*** Opening of Record extracts ***

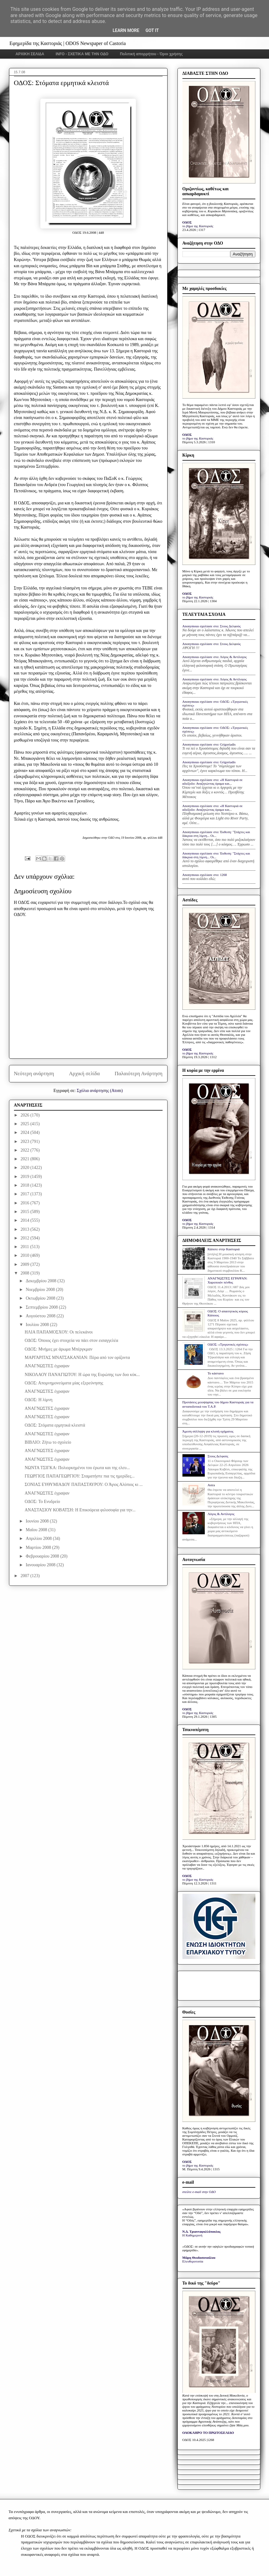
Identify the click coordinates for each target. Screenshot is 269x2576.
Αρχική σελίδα (84, 1073)
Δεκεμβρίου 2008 (41, 1281)
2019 (25, 1176)
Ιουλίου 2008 (38, 1324)
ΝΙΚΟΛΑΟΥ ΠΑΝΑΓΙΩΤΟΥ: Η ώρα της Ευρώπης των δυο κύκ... (82, 1374)
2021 (25, 1159)
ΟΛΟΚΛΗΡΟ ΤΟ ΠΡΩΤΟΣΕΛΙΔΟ (208, 2432)
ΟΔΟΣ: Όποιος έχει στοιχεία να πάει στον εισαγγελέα (71, 1340)
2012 (25, 1238)
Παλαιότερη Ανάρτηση (139, 1073)
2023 (25, 1141)
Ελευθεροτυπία (192, 2261)
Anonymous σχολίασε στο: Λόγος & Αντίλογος (214, 657)
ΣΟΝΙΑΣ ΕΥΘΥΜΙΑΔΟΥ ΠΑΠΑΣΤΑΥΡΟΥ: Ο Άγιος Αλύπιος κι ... (83, 1484)
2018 (25, 1185)
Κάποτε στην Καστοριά (224, 1249)
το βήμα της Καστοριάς (197, 226)
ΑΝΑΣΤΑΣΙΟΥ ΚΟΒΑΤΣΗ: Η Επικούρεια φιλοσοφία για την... (80, 1510)
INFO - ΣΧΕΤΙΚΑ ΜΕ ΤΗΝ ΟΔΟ (82, 54)
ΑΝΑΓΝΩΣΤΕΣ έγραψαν (47, 1366)
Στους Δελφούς (218, 1456)
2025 (25, 1123)
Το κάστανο (216, 1373)
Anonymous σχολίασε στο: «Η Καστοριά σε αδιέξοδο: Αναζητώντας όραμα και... (212, 781)
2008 (25, 1273)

*** Close of Record extracts ***

Task instructions => Work out how many lines of the listing above include "σχολίασε"; the reply is that number alone.

Answer for this exercise => 2